Problem to work on
In the data below, find the line with "при такой схеме" and output it along with every later line, exactly, but not the pictures.

Collected data entries
▬▬▬

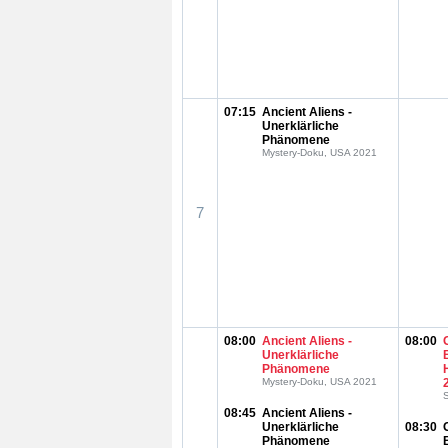
07:15
Ancient Aliens -
Unerklärliche
Phänomene
Mystery-Doku, USA 2021
7
08:00
Ancient Aliens -
08:00
Unerklärliche
Phänomene
Mystery-Doku, USA 2021
S
08:45
Ancient Aliens -
Unerklärliche
08:30
Phänomene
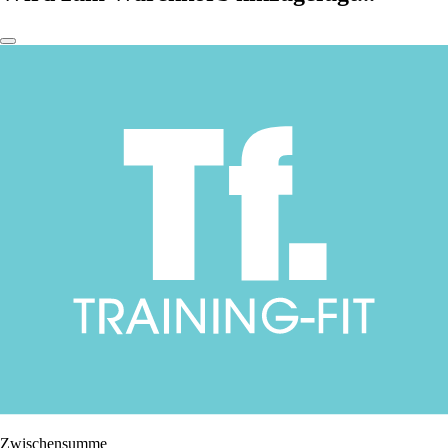
Zwischensumme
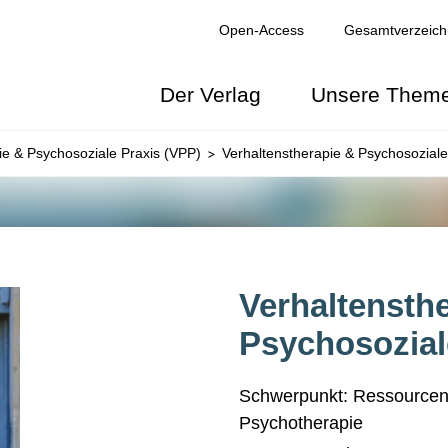
Open-Access
Gesamtverzeich
Der Verlag
Unsere Them
ie & Psychosoziale Praxis (VPP)
Verhaltenstherapie & Psychosoziale
NGEN
Verhaltensth
Psychosozial
Schwerpunkt: Ressourcen 
Psychotherapie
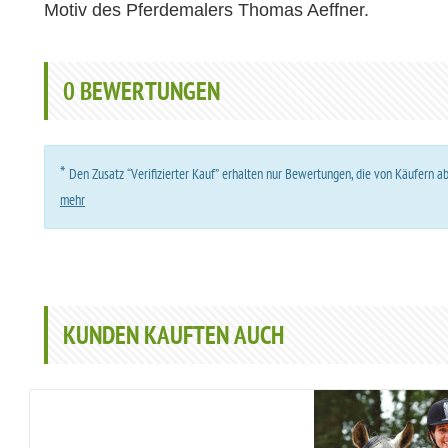
Motiv des Pferdemalers Thomas Aeffner.
0
BEWERTUNGEN
*
Den Zusatz “Verifizierter Kauf” erhalten nur Bewertungen, die von Käufern 
mehr
KUNDEN KAUFTEN AUCH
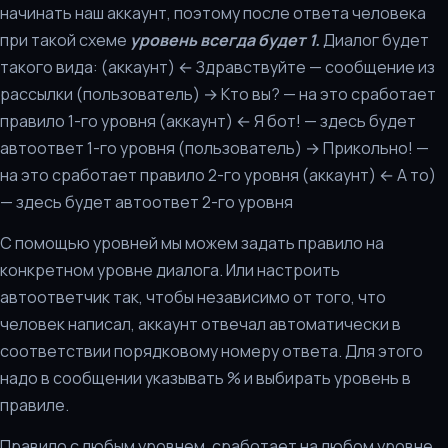
начинать наш аккаунт, поэтому после ответа человека
при такой схеме
уровень всегда будет 1.
Диалог будет
такого вида: (аккаунт) ← Здравствуйте — сообщение из
рассылки (пользователь) → Кто вы? — на это сработает
правило 1-го уровня (аккаунт) ← Я бот! — здесь будет
автоответ 1-го уровня (пользователь) → Прикольно! —
на это сработает правило 2-го уровня (аккаунт) ← А то)
— здесь будет автоответ 2-го уровня
С помощью уровней мы можем задать правило на
конкретном уровне диалога. Или настроить
автоответчик так, чтобы независимо от того, что
человек написал, аккаунт отвечал автоматически в
соответствии порядковому номеру ответа. Для этого
надо в сообщении указывать % и выбирать уровень в
правиле.
Правило с любым уровнем, сработает на любом уровне,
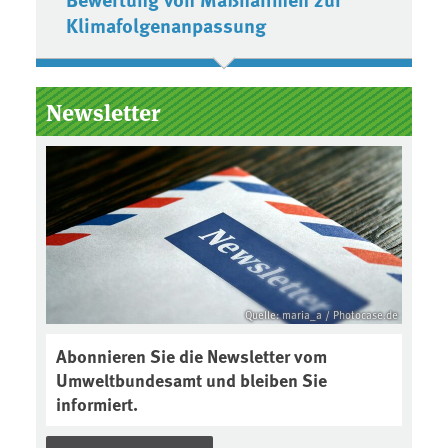
Klimafolgenanpassung
Newsletter
Quelle: maria_a / Photocase.de
Abonnieren Sie die Newsletter vom
Umweltbundesamt und bleiben Sie
informiert.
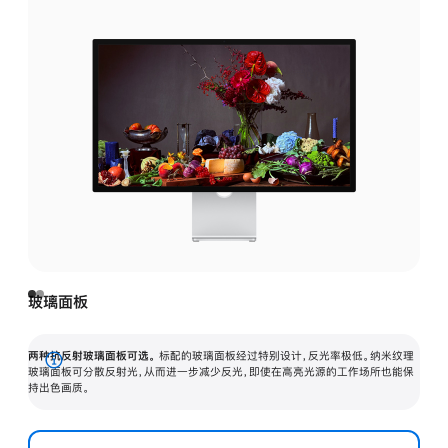
玻璃面板
两种抗反射玻璃面板可选。
标配的玻璃面板经过特别设计，反光率极低。纳米纹理
展
玻璃面板可分散反射光，从而进一步减少反光，即使在高亮光源的工作场所也能保
持出色画质。
开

▬▬▬

Answer space
при такой схеме
уровень всегда будет 1.
Диалог будет
такого вида: (аккаунт) ← Здравствуйте — сообщение из
рассылки (пользователь) → Кто вы? — на это сработает
правило 1-го уровня (аккаунт) ← Я бот! — здесь будет
автоответ 1-го уровня (пользователь) → Прикольно! —
на это сработает правило 2-го уровня (аккаунт) ← А то)
— здесь будет автоответ 2-го уровня
С помощью уровней мы можем задать правило на
конкретном уровне диалога. Или настроить
автоответчик так, чтобы независимо от того, что
человек написал, аккаунт отвечал автоматически в
соответствии порядковому номеру ответа. Для этого
надо в сообщении указывать % и выбирать уровень в
правиле.
Правило с любым уровнем, сработает на любом уровне,
Klimafolgenanpassung
Newsletter
Quelle: maria_a / Photocase.de
Abonnieren Sie die Newsletter vom
Umweltbundesamt und bleiben Sie
informiert.
玻璃面板
两种抗反射玻璃面板可选。
标配的玻璃面板经过特别设计，反光率极低。纳米纹理
展
玻璃面板可分散反射光，从而进一步减少反光，即使在高亮光源的工作场所也能保
持出色画质。
开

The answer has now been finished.